DING DONG, PROHIBITION’S DEAD, BIZ GOES BADABOOM!
 
It is something those of us in favor of reasonable drug policies have looked forward to.  The injustices of the Drug War birthed by President Nixon have led to astounding economical losses, an overburdening incarceration rate, and many unnecessary deaths to name a few.  Though it is a disgrace that it had to come in this fashion, the Drug War has quietly ended with the escalation of the Interspecies War. 
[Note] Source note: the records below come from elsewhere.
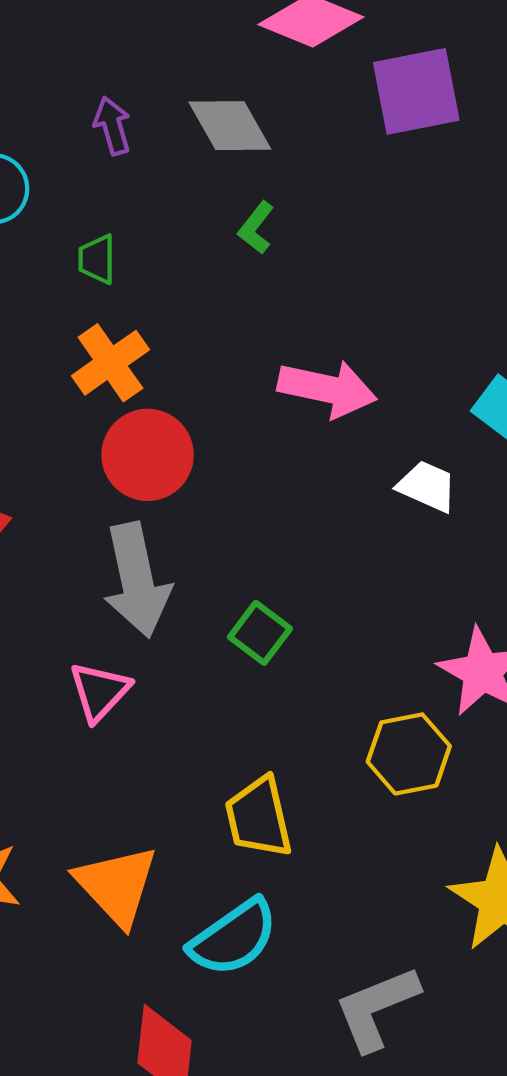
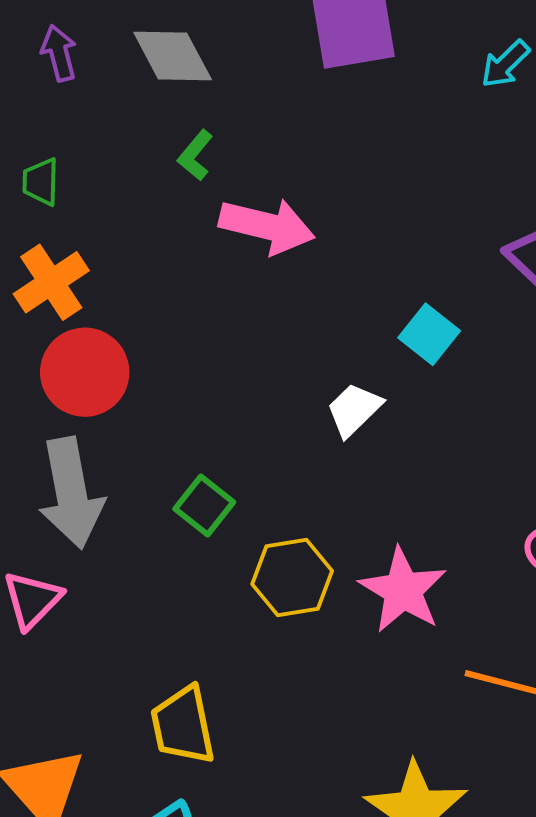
pink arrow: (327, 389) -> (267, 226), moved
white trapezoid: (427, 486) -> (354, 410), turned -70
green square: (260, 633) -> (204, 506), moved
yellow hexagon: (409, 754) -> (292, 577), moved

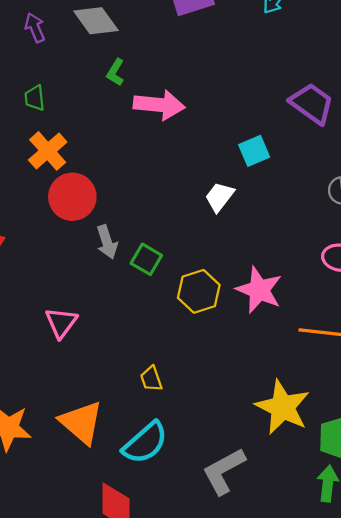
cyan square: (429, 334) -> (254, 151), turned 36
gray arrow: (71, 493) -> (107, 242), moved, size x0.6
yellow trapezoid: (183, 725) -> (151, 379), size x0.6

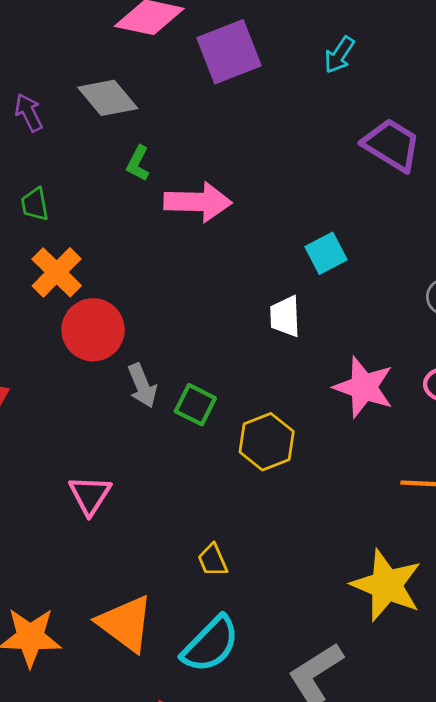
purple trapezoid: (312, 103) -> (392, 145), moved
white trapezoid: (220, 197) -> (285, 316), turned -36
pink star: (259, 290) -> (364, 387), moved

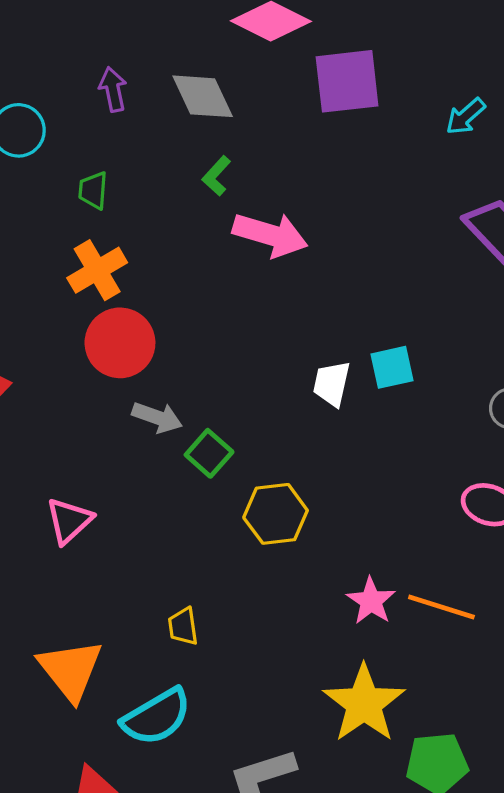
cyan square: (326, 253) -> (392, 367), moved
gray arrow: (142, 386) -> (157, 417), turned -63
pink star: (364, 387) -> (371, 601), moved, size x0.7

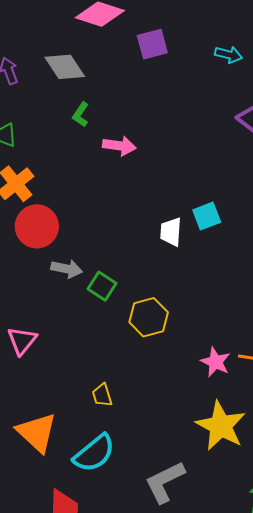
purple square: (347, 81) -> (152, 44), size x0.7
cyan arrow: (466, 116) -> (229, 55), turned -116
pink arrow: (270, 235) -> (119, 146), size x0.7

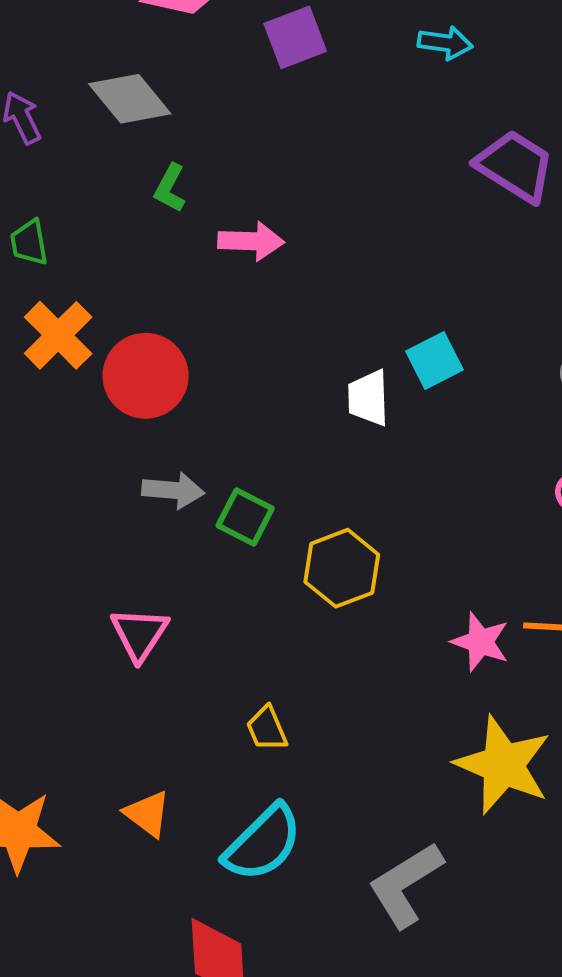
red circle: (37, 226) -> (146, 376), moved
pink triangle: (22, 341) -> (139, 634), moved
orange triangle: (37, 432) -> (147, 814), size x0.6

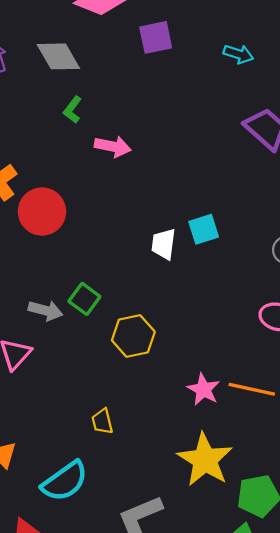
gray arrow: (173, 490) -> (46, 310), moved
yellow trapezoid: (267, 729) -> (102, 421), moved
           Now that there is no longer a censorship of the issue in the media, the misunderstandings can finally be put aside by us drug companies who hold a rational approach to business.  People must now look past the cartels who had helped give a bad name to manufacturers and merchants to realize that there exists a marketplace that works peacefully, responsibly, and respectfully with its customers rather than intimidate or harm them.   
        We at Wet Dreams Drug Inc. operate much like the commercial food industry, with dispensary cafes for socializing with fellow indulgers and delivery services which run even within the most remote places in the nation.  You will be satisfied with the entheogenic assortments available in our cafes or in our catalogues.  Our salesmen and women are very polite and willing to guide you through the menus of what they carry with them, but only as long as you are not a minor.
     Find our merchant mascots in your neighborhood and tell them em I sent ya!